Zohreh Alijani, John B. Lindsay, Mélanie Chabot, Tracy Rowlandson, Aaron Berg


Abstract
Surface roughness is an important factor in many soil moisture retrieval models. Therefore, any mischaracterization of surface roughness parameters (root mean square height, RMSH, and correlation length, ʅ) may result in unreliable predictions and soil moisture estimations. In many environments, but particularly in agricultural settings, surface roughness parameters may show different behaviours with respect to the orientation or azimuth. Consequently, the relationship between SAR polarimetric variables and surface roughness parameters may vary depending on measurement orientation. Generally, roughness obtained for many SAR-based studies is estimated using pin profilers that may, or may not, be collected with careful attention to orientation to the satellite look angle.

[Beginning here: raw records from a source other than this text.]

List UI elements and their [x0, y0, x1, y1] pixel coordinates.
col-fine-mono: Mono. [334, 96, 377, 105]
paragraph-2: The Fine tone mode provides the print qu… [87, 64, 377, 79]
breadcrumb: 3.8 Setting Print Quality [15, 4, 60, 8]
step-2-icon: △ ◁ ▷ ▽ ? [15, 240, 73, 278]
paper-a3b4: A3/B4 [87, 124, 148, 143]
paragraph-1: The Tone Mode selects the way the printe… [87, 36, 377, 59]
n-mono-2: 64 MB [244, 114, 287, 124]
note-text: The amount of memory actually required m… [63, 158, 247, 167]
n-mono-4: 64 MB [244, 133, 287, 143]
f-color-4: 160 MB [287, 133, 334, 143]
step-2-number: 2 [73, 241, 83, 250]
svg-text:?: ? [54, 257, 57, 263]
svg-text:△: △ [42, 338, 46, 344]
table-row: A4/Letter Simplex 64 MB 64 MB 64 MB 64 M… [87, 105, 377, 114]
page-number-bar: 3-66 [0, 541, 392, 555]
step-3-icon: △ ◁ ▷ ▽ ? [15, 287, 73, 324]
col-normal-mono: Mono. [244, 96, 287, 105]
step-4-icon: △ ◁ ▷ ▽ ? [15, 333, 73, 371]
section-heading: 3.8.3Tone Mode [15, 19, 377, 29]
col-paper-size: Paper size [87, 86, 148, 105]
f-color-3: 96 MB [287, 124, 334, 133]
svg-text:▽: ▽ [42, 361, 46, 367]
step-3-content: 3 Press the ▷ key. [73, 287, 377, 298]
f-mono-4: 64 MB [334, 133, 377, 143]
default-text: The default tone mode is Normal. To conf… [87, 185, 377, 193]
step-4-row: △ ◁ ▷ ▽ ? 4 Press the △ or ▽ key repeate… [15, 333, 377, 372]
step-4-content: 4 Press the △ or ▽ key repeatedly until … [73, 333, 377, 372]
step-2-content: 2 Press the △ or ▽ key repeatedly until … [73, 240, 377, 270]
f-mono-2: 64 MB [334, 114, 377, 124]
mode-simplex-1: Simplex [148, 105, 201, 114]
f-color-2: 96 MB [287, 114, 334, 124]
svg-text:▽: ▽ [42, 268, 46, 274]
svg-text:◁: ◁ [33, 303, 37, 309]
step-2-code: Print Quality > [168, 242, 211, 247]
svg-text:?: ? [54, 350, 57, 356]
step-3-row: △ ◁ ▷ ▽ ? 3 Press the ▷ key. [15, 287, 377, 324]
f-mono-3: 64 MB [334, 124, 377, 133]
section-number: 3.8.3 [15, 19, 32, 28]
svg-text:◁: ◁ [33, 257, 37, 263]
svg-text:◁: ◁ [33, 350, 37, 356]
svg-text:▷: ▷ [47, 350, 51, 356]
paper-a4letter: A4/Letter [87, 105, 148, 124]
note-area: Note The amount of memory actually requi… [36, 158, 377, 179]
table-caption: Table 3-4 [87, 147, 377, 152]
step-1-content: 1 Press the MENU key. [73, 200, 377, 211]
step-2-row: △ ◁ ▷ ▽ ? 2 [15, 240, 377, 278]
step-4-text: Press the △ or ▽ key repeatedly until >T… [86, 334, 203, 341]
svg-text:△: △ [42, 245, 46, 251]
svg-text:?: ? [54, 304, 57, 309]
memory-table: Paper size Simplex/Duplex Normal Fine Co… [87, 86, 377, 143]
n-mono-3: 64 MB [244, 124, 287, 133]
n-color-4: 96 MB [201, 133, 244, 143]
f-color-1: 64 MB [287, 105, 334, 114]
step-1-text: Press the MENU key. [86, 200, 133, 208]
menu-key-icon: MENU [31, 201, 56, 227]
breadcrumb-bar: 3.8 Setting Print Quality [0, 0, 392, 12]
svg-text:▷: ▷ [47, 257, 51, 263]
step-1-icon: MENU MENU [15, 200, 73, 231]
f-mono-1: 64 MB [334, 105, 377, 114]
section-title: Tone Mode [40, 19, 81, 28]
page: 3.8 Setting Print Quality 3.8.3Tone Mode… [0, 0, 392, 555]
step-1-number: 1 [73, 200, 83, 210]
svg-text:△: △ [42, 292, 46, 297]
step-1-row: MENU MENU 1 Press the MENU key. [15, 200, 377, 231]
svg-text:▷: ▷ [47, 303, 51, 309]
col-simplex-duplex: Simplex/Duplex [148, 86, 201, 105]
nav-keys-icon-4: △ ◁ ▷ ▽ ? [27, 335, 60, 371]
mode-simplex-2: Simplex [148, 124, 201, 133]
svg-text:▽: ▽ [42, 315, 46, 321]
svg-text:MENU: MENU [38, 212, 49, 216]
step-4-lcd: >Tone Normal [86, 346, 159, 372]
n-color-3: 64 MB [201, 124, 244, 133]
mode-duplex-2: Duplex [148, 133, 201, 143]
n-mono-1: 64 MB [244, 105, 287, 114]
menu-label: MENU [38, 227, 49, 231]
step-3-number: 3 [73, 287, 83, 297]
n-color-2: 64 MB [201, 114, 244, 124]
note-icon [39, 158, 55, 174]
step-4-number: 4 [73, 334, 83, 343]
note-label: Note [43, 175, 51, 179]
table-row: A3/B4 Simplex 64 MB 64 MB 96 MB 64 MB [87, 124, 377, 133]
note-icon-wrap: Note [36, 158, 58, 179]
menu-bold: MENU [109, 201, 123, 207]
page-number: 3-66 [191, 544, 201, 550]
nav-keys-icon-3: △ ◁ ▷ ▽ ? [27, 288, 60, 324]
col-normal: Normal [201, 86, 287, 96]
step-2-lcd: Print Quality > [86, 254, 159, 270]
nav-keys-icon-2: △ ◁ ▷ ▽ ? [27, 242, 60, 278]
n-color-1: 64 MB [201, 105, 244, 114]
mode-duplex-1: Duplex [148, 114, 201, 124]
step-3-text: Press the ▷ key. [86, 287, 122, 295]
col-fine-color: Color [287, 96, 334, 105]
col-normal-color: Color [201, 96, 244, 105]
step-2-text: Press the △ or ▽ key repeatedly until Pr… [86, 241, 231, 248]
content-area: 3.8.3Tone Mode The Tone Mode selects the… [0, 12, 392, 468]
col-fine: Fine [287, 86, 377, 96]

In this study, we characterized surface roughness parameters in multi-azimuth mode using a terrestrial laser scanner (TLS). We characterized the surface roughness parameters in different orientations and then examined the sensitivity between polarimetric variables and surface roughness parameters; further, we compared these results to roughness profiles obtained using traditional pin profilers. The results showed that the polarimetric variables were more sensitive to the surface roughness parameters at higher incidence angles (θ). Moreover, when surface roughness measurements were conducted at the look angle of RADARSAT-2, more significant correlations were observed between polarimetric variables and surface roughness parameters. Our results also indicated that TLS can represent more reliable results than pin profiler in the measurement of the surface roughness parameters.
Cite:
Zohreh Alijani, John B. Lindsay, Mélanie Chabot, Tracy Rowlandson, and Aaron Berg. 2021. Sensitivity of C-Band SAR Polarimetric Variables to the Directionality of Surface Roughness Parameters. Remote Sensing, Volume 13, Issue 11, 13(11):2210.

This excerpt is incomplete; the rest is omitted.